Barrel distortion @35mm on A900
Pincushion distortion @ 70mm on A900

There is moderate to strong barrel distortion at 35mm, and moderate pincushion at 70mm.  Everything is flat at 40mm.

Coma results with full frame.

35mm F/4
35mm F/5.6
october08/3570ffcma40.jpg october08/3570ffcma56.jpg

This is coma on the A900.  At 35mm, it’s small, and not really noticeable in regular, low-light pictures with points of light near the corners.  At F/5.6 it’s gone.  Past 50mm, there isn’t anything to show, even wide open.  The 100% crops in this A900 section are from the extreme corners, and are a portion of the original image.  The complete image printed out as you might see it on your screen would measure 65″ (1.65m) wide using the A900!
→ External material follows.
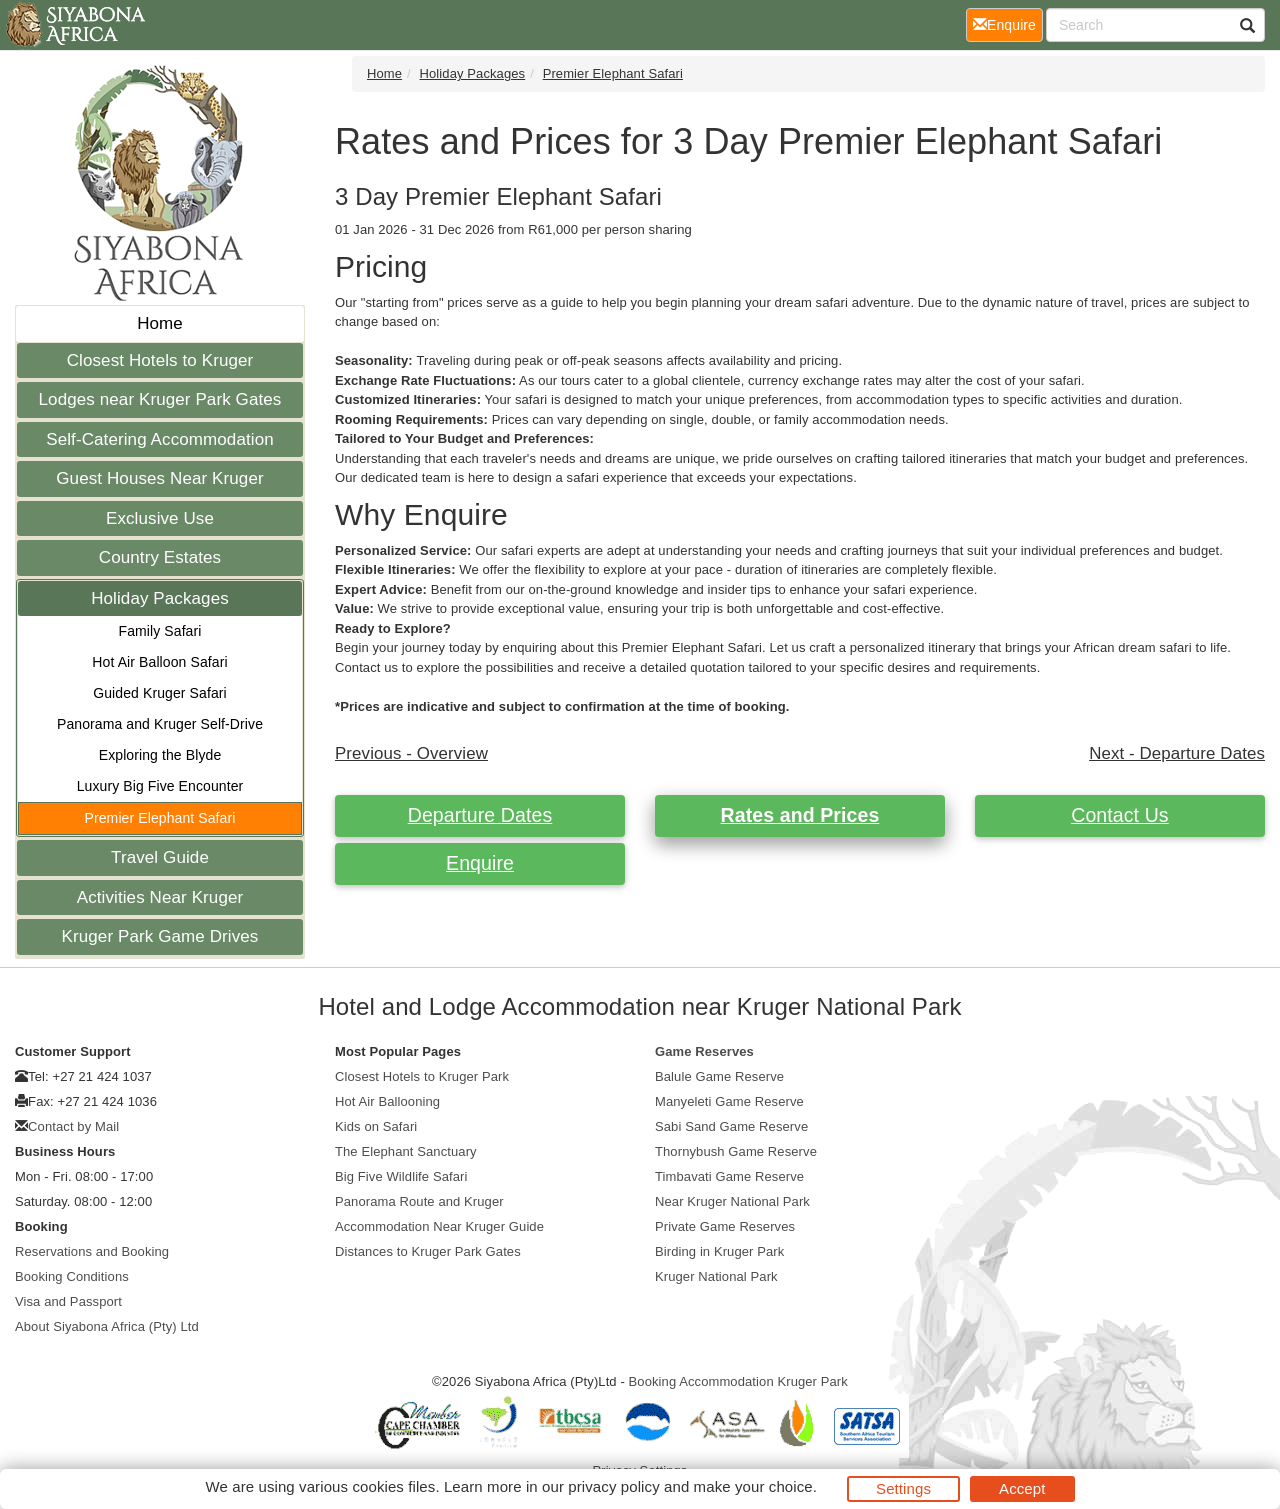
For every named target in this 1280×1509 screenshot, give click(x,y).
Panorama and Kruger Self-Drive (160, 724)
This is a very good lens, even on a full frame camera.  How do I know?  I used it on my Maxxum 7000 film camera for several years as stated above.  I never noticed the bad bokeh, so big deal, another strike against digital photography and gigantic shots examined on a computer screen.  These lenses were sold by the truck-load in the mid-to late 1980s, and for good reason.
APS-C users; this lens is sharp at F/4 over the entire range, and barely gets sharper a stop down.  The corners are sharp by one stop down; real good performance here.  The only drawbacks are flare and ghosting, but you can simply watch your shots and block light with your hand, so I wouldn’t really consider this a problem.  Bokeh is bad, but again, I never noticed it as being bad even after I used it for years and made enlargements back in my film days.  This lens works very well on APS-C cameras, but the focal range is not very desirable in my opinion.  It has the equivalent in 35mm terms of 52.5-105mm.  I think I’d rather use the 18-70mm kit lens because it’s a lot wider, with a better zoom range.
Full frame users; Overall, this lens works well, and is very inexpensive, so if you bought your first full frame digital camera and don’t have any money left over for a decent zoom lens, this one will fill your needs perfectly.  If you do have some money left over, I’d probably pass on the Minolta 35-70mm F/4 and get the Sony or Minolta 24-105mm F/3.5-4.5, which performs similarly, and has a much better zoom range.